I too am always curious to see how other people see and interpret things EW style - so if anyone wants to share, we might all pick up on a new trick. Its great to see where someone else connects the dots, reasons it out, or has stepped off track.
Maybe there's an integral, forgotten, or useful concept that is flying over my head. If I can see what someone else is doing, maybe I can dig deeper or ask them to show me a new trick.
I do prefer the NQ and YM personally over the ES. The 6C, 6B, GC and CL have good data definition also.
What is your personal count and forecast for the mid-term and long-term US equities rally or decline?
What are you using to come to your conclusions?
I'll take your preference into consideration. I don't look at the NQ as much as I do the ES and Euro/USD. I posted my latest trade on this particular index. The definition is sometimes all over the place on the Euro but whenever I see a clear five wave down, I usually do well with these. I knew it had a high probability to be either a wave 4 or larger wave 2 bounce. I also took profits at the nearest most likely fib retrace which lessens the risk in my mind. Of course I trade as the waves progress but I find these set ups more entising. I always try to find the least risk. I personally would risk a little more on these set ups. The profit example I showed was just using 1 contract. I don't revenge trade so if it didn't go my way I would go back to my normal risk perameters.
I also posted my long term count on the ES. Well semi long term. This is as far back as I usually go because if it breaks above or below these larger points it gives me a pretty good idea of what the long term wave count is.
I don't use too many indicators when I trade except for volume, fib levels and DOM action which I'm just barely learning about, so I'm very green in this area. I've gotten better at noticing when large orders are swallowed up by pending sell or buy orders which helps me determine if the current price action is strong or weak. I'm looking into jigsaw for a more in depth look at this. It looks like it would be a good addition especially when trading elliott wave. It could help cut losses shorter and let profits run depending on the wave count. Do you use or know anyone that had used jigsaw?

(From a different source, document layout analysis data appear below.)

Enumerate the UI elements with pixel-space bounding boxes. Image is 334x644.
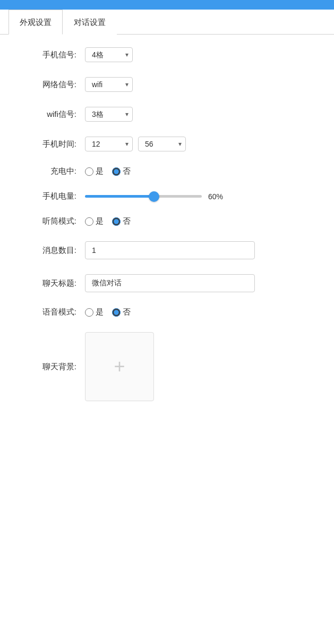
charging-row: 充电中: 是 否 [21, 166, 313, 176]
time-hour-select[interactable]: 12 1234 5678 9101113 14151617 18192021 2… [85, 137, 133, 151]
earpiece-yes-radio[interactable] [85, 217, 93, 226]
tab-dialog[interactable]: 对话设置 [63, 10, 117, 35]
earpiece-row: 听筒模式: 是 否 [21, 216, 313, 226]
earpiece-no-radio[interactable] [112, 217, 121, 226]
battery-control: 60% [85, 192, 229, 201]
earpiece-control: 是 否 [85, 216, 131, 226]
battery-percent: 60% [208, 192, 229, 201]
message-count-input[interactable] [85, 241, 255, 259]
voice-mode-no-label[interactable]: 否 [112, 307, 131, 317]
chat-bg-row: 聊天背景: + [21, 332, 313, 401]
time-control: 12 1234 5678 9101113 14151617 18192021 2… [85, 137, 186, 151]
time-row: 手机时间: 12 1234 5678 9101113 14151617 1819… [21, 137, 313, 151]
wifi-select-wrapper: 3格 2格 1格 0格 [85, 107, 133, 122]
wifi-row: wifi信号: 3格 2格 1格 0格 [21, 107, 313, 122]
form-content: 手机信号: 4格 3格 2格 1格 0格 网络信号: wifi 4G 3G [0, 35, 334, 429]
earpiece-no-label[interactable]: 否 [112, 216, 131, 226]
time-hour-wrapper: 12 1234 5678 9101113 14151617 18192021 2… [85, 137, 133, 151]
chat-title-label: 聊天标题: [21, 278, 85, 289]
signal-select-wrapper: 4格 3格 2格 1格 0格 [85, 47, 133, 62]
chat-bg-control: + [85, 332, 154, 401]
chat-title-input[interactable] [85, 274, 255, 292]
voice-mode-no-radio[interactable] [112, 308, 121, 317]
tab-bar: 外观设置 对话设置 [0, 10, 334, 35]
charging-no-radio[interactable] [112, 167, 121, 176]
network-row: 网络信号: wifi 4G 3G 2G 无 [21, 77, 313, 92]
signal-row: 手机信号: 4格 3格 2格 1格 0格 [21, 47, 313, 62]
chat-bg-upload[interactable]: + [85, 332, 154, 401]
network-select-wrapper: wifi 4G 3G 2G 无 [85, 77, 133, 92]
chat-title-row: 聊天标题: [21, 274, 313, 292]
time-minute-select[interactable]: 56 00051015 20253035 40455055 [138, 137, 186, 151]
voice-mode-yes-label[interactable]: 是 [85, 307, 104, 317]
earpiece-label: 听筒模式: [21, 216, 85, 226]
voice-mode-label: 语音模式: [21, 307, 85, 317]
tab-appearance[interactable]: 外观设置 [8, 10, 63, 35]
network-label: 网络信号: [21, 80, 85, 90]
charging-yes-label[interactable]: 是 [85, 166, 104, 176]
battery-label: 手机电量: [21, 191, 85, 201]
earpiece-yes-label[interactable]: 是 [85, 216, 104, 226]
plus-icon: + [114, 357, 125, 376]
charging-control: 是 否 [85, 166, 131, 176]
charging-label: 充电中: [21, 166, 85, 176]
signal-select[interactable]: 4格 3格 2格 1格 0格 [85, 47, 133, 62]
charging-no-label[interactable]: 否 [112, 166, 131, 176]
time-label: 手机时间: [21, 139, 85, 149]
wifi-control: 3格 2格 1格 0格 [85, 107, 133, 122]
signal-control: 4格 3格 2格 1格 0格 [85, 47, 133, 62]
message-count-label: 消息数目: [21, 245, 85, 256]
battery-row: 手机电量: 60% [21, 191, 313, 201]
voice-mode-yes-radio[interactable] [85, 308, 93, 317]
network-control: wifi 4G 3G 2G 无 [85, 77, 133, 92]
battery-slider[interactable] [85, 195, 202, 198]
message-count-row: 消息数目: [21, 241, 313, 259]
time-minute-wrapper: 56 00051015 20253035 40455055 [138, 137, 186, 151]
signal-label: 手机信号: [21, 50, 85, 60]
message-count-control [85, 241, 255, 259]
chat-bg-label: 聊天背景: [21, 362, 85, 372]
wifi-label: wifi信号: [21, 109, 85, 120]
charging-yes-radio[interactable] [85, 167, 93, 176]
voice-mode-control: 是 否 [85, 307, 131, 317]
top-bar [0, 0, 334, 10]
voice-mode-row: 语音模式: 是 否 [21, 307, 313, 317]
network-select[interactable]: wifi 4G 3G 2G 无 [85, 77, 133, 92]
chat-title-control [85, 274, 255, 292]
wifi-select[interactable]: 3格 2格 1格 0格 [85, 107, 133, 122]
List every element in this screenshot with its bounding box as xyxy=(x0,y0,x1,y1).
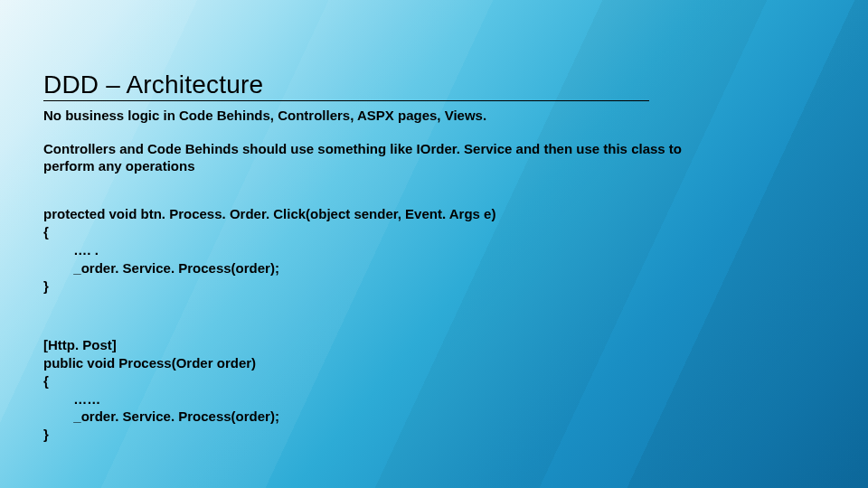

My long term view is that we are running on fumes. I've noticed that investor sentiment is pretty strong but the options market has shown that everyone is paying higher premiums on the downside than a few years back. This to me tells us that there is still fear in the air and that a lot of smart traders are buying insurance and paying for it. I don't trade options but i like to follow what people are doing in this arena because it gives me another side into market sentiment. This last wave 5 seems to me like its struggling to get up where it is. If you watch price action for as long as I do, you tend to see the difference than just 1 or 2 years agoi when it was up at these levels.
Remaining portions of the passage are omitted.